**Record excerpts**
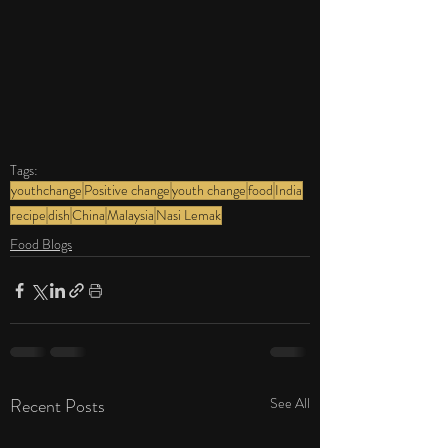
Tags:
youthchange
Positive change
youth change
food
India
recipe
dish
China
Malaysia
Nasi Lemak
Food Blogs
Recent Posts
See All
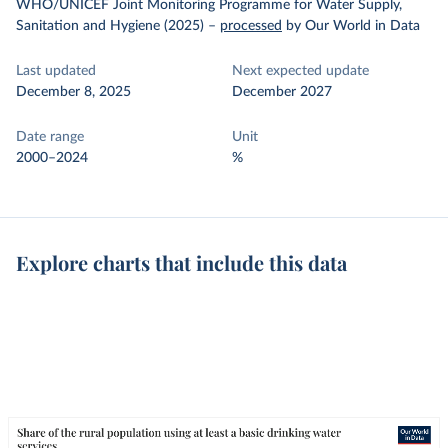
WHO/UNICEF Joint Monitoring Programme for Water Supply,
Sanitation and Hygiene (2025)
–
processed
by Our World in Data
Last updated
Next expected update
December 8, 2025
December 2027
Date range
Unit
2000–2024
%
Explore charts that include this data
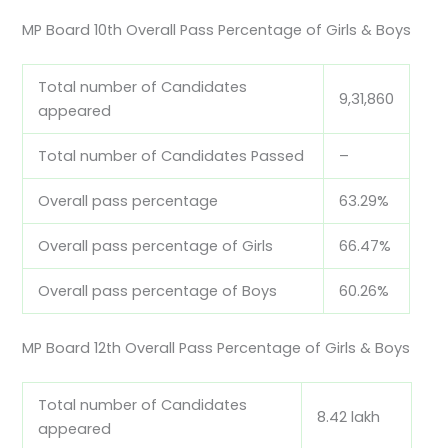
MP Board 10th Overall Pass Percentage of Girls & Boys
Total number of Candidates
9,31,860
appeared
Total number of Candidates Passed
–
Overall pass percentage
63.29%
Overall pass percentage of Girls
66.47%
Overall pass percentage of Boys
60.26%
MP Board 12th Overall Pass Percentage of Girls & Boys
Total number of Candidates
8.42 lakh
appeared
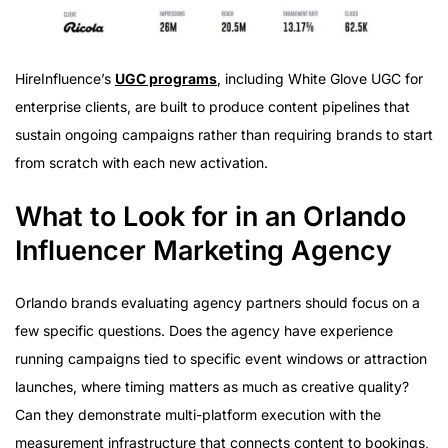
HireInfluence’s
UGC programs
, including White Glove UGC for
enterprise clients, are built to produce content pipelines that
sustain ongoing campaigns rather than requiring brands to start
from scratch with each new activation.
What to Look for in an Orlando
Influencer Marketing Agency
Orlando brands evaluating agency partners should focus on a
few specific questions. Does the agency have experience
running campaigns tied to specific event windows or attraction
launches, where timing matters as much as creative quality?
Can they demonstrate multi-platform execution with the
measurement infrastructure that connects content to bookings,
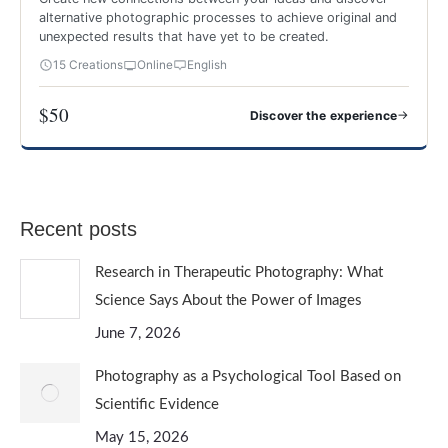
alternative photographic processes to achieve original and
unexpected results that have yet to be created.
15 Creations
Online
English
$50
→
Discover the experience
CREATIVE AND EXPERIMENTAL PHOTOGRAPHY
Recent posts
Research in Therapeutic Photography: What
Science Says About the Power of Images
June 7, 2026
Photography as a Psychological Tool Based on
Scientific Evidence
May 15, 2026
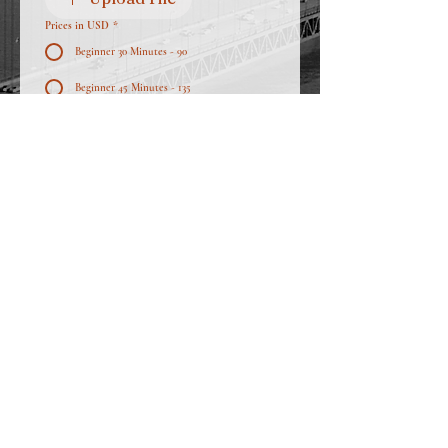
Prices in USD
*
Beginner 30 Minutes - 90
Beginner 45 Minutes - 135
Intermediate 45 Minutes - 142
Intermediate 1 Hour - 190
Semi Professional 45 Minutes - 150
Semi Professional 1 Hour - 200
Professional 45 Minutes - 150
Professional 1 Hour - 200
Apply Now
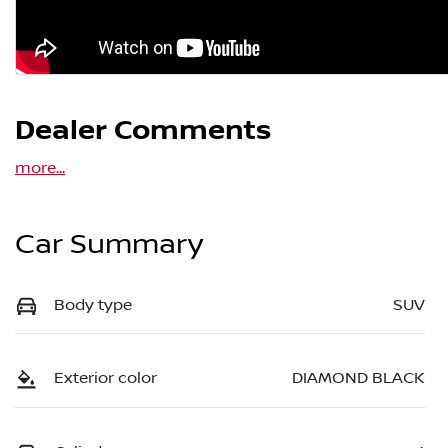
Dealer Comments
more
...
Car Summary
Body type
SUV
Exterior color
DIAMOND BLACK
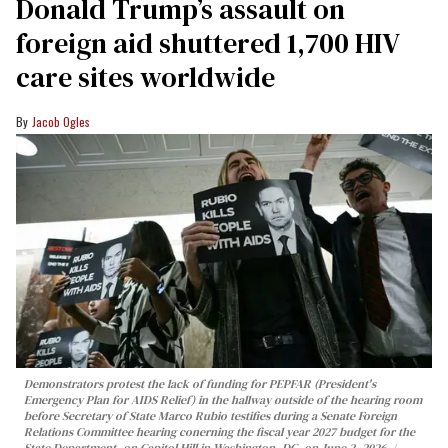
Donald Trump’s assault on
foreign aid shuttered 1,700 HIV
care sites worldwide
Jacob Ogles
Demonstrators protest the lack of funding for PEPFAR (President's
Emergency Plan for AIDS Relief) in the hallway outside of the hearing room
before Secretary of State Marco Rubio testifies during a Senate Foreign
Relations Committee hearing conerning the fiscal year 2027 budget for the
State Department, on Capitol Hill in Washington, DC, on June 2, 2026.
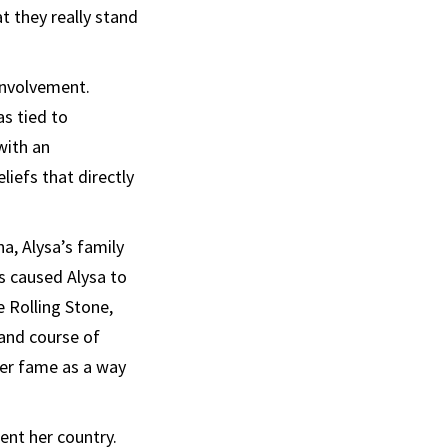
 they really stand
 involvement.
s tied to
with an
liefs that directly
a, Alysa’s family
s caused Alysa to
e Rolling Stone,
and course of
her fame as a way
ent her country.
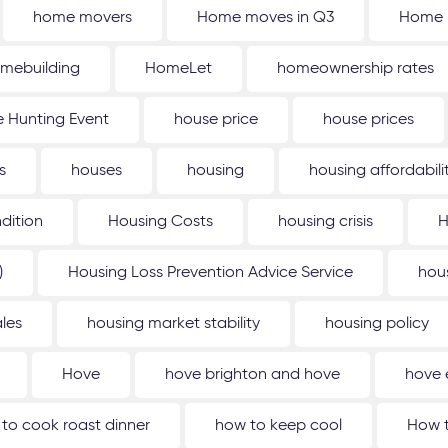
home movers
Home moves in Q3
Home 
mebuilding
HomeLet
homeownership rates
 Hunting Event
house price
house prices
s
houses
housing
housing affordabili
dition
Housing Costs
housing crisis
H
)
Housing Loss Prevention Advice Service
hou
les
housing market stability
housing policy
Hove
hove brighton and hove
hove 
to cook roast dinner
how to keep cool
How t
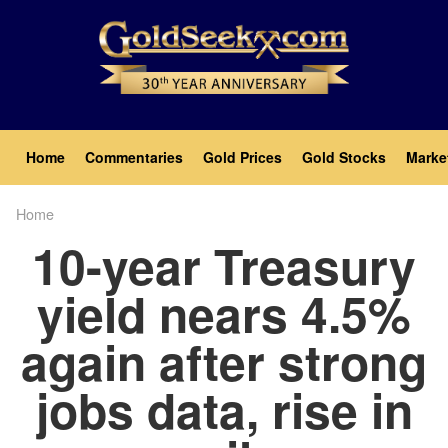
Skip
to
main
content
Main
Home
Commentaries
Gold Prices
Gold Stocks
Marke
navigation
Home
Breadcrumb
10-year Treasury
yield nears 4.5%
again after strong
jobs data, rise in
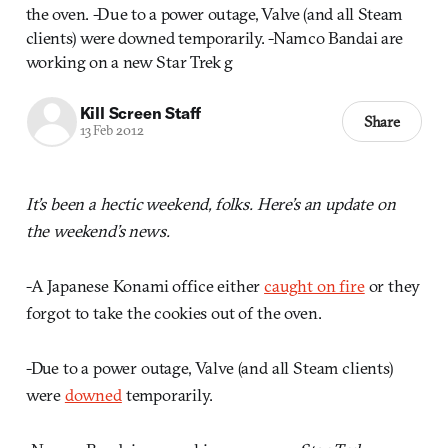
the oven. -Due to a power outage, Valve (and all Steam
clients) were downed temporarily. -Namco Bandai are
working on a new Star Trek g
Kill Screen Staff
Share
13 Feb 2012
It’s been a hectic weekend, folks. Here’s an update on
the weekend’s news.
-A Japanese Konami office either
caught on fire
or they
forgot to take the cookies out of the oven.
-Due to a power outage, Valve (and all Steam clients)
were
downed
temporarily.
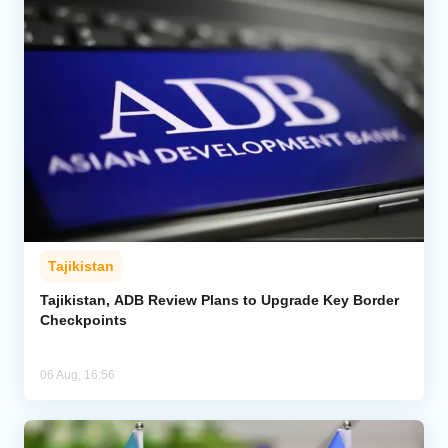
Tajikistan
Tajikistan, ADB Review Plans to Upgrade Key Border
Checkpoints
06 Aug, 16:56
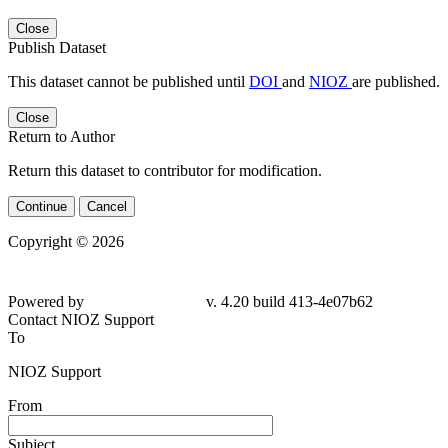
Close
Publish Dataset
This dataset cannot be published until
DOI
and
NIOZ
are published.
Close
Return to Author
Return this dataset to contributor for modification.
Continue
Cancel
Copyright © 2026
Powered by
v. 4.20 build 413-4e07b62
Contact NIOZ Support
To
NIOZ Support
From
Subject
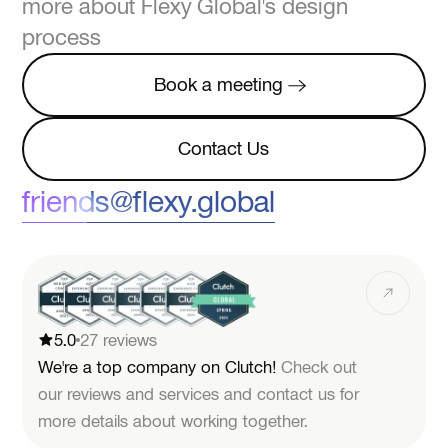
more about Flexy Global's design
process
Book a meeting
Book a meeting
Contact Us
Contact Us
friends@flexy.global
5.0
27 reviews
We're a top company on Clutch!
Check out
our reviews and services and contact us for
more details about working together.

**About this exercise**
Reproduce the data exactly, please, and omit its pictures.

**Solution for this problem**
Tags:
youthchange
Positive change
youth change
food
India
recipe
dish
China
Malaysia
Nasi Lemak
Food Blogs
Recent Posts
See All
WHO/UNICEF Joint Monitoring Programme for Water Supply,
Sanitation and Hygiene (2025)
–
processed
by Our World in Data
Last updated
Next expected update
December 8, 2025
December 2027
Date range
Unit
2000–2024
%
Explore charts that include this data
MP Board 10th Overall Pass Percentage of Girls & Boys
Total number of Candidates
9,31,860
appeared
Total number of Candidates Passed
–
Overall pass percentage
63.29%
Overall pass percentage of Girls
66.47%
Overall pass percentage of Boys
60.26%
MP Board 12th Overall Pass Percentage of Girls & Boys
Total number of Candidates
8.42 lakh
appeared
HireInfluence’s
UGC programs
, including White Glove UGC for
enterprise clients, are built to produce content pipelines that
sustain ongoing campaigns rather than requiring brands to start
from scratch with each new activation.
What to Look for in an Orlando
Influencer Marketing Agency
Orlando brands evaluating agency partners should focus on a
few specific questions. Does the agency have experience
running campaigns tied to specific event windows or attraction
launches, where timing matters as much as creative quality?
Can they demonstrate multi-platform execution with the
measurement infrastructure that connects content to bookings,
alternative photographic processes to achieve original and
unexpected results that have yet to be created.
15 Creations
Online
English
$50
→
Discover the experience
CREATIVE AND EXPERIMENTAL PHOTOGRAPHY
Recent posts
Research in Therapeutic Photography: What
Science Says About the Power of Images
June 7, 2026
Photography as a Psychological Tool Based on
Scientific Evidence
May 15, 2026
Prices in USD
*
Beginner 30 Minutes - 90
Beginner 45 Minutes - 135
Intermediate 45 Minutes - 142
Intermediate 1 Hour - 190
Semi Professional 45 Minutes - 150
Semi Professional 1 Hour - 200
Professional 45 Minutes - 150
Professional 1 Hour - 200
Apply Now
Dealer Comments
more
...
Car Summary
Body type
SUV
Exterior color
DIAMOND BLACK
Donald Trump’s assault on
foreign aid shuttered 1,700 HIV
care sites worldwide
Jacob Ogles
Demonstrators protest the lack of funding for PEPFAR (President's
Emergency Plan for AIDS Relief) in the hallway outside of the hearing room
before Secretary of State Marco Rubio testifies during a Senate Foreign
Relations Committee hearing conerning the fiscal year 2027 budget for the
State Department, on Capitol Hill in Washington, DC, on June 2, 2026.
 they really stand
 involvement.
s tied to
with an
liefs that directly
a, Alysa’s family
s caused Alysa to
e Rolling Stone,
and course of
her fame as a way
ent her country.
home movers
Home moves in Q3
Home 
mebuilding
HomeLet
homeownership rates
 Hunting Event
house price
house prices
s
houses
housing
housing affordabili
dition
Housing Costs
housing crisis
H
)
Housing Loss Prevention Advice Service
hou
les
housing market stability
housing policy
Hove
hove brighton and hove
hove 
to cook roast dinner
how to keep cool
How t
Skip
to
main
content
Main
Home
Commentaries
Gold Prices
Gold Stocks
Marke
navigation
Home
Breadcrumb
10-year Treasury
yield nears 4.5%
again after strong
jobs data, rise in
the oven. -Due to a power outage, Valve (and all Steam
clients) were downed temporarily. -Namco Bandai are
working on a new Star Trek g
Kill Screen Staff
Share
13 Feb 2012
It’s been a hectic weekend, folks. Here’s an update on
the weekend’s news.
-A Japanese Konami office either
caught on fire
or they
forgot to take the cookies out of the oven.
-Due to a power outage, Valve (and all Steam clients)
were
downed
temporarily.
Tajikistan
Tajikistan, ADB Review Plans to Upgrade Key Border
Checkpoints
06 Aug, 16:56
Close
Publish Dataset
This dataset cannot be published until
DOI
and
NIOZ
are published.
Close
Return to Author
Return this dataset to contributor for modification.
Continue
Cancel
Copyright © 2026
Powered by
v. 4.20 build 413-4e07b62
Contact NIOZ Support
To
NIOZ Support
From
Subject
more about Flexy Global's design
process
Book a meeting
Book a meeting
Contact Us
Contact Us
friends@flexy.global
5.0
27 reviews
We're a top company on Clutch!
Check out
our reviews and services and contact us for
more details about working together.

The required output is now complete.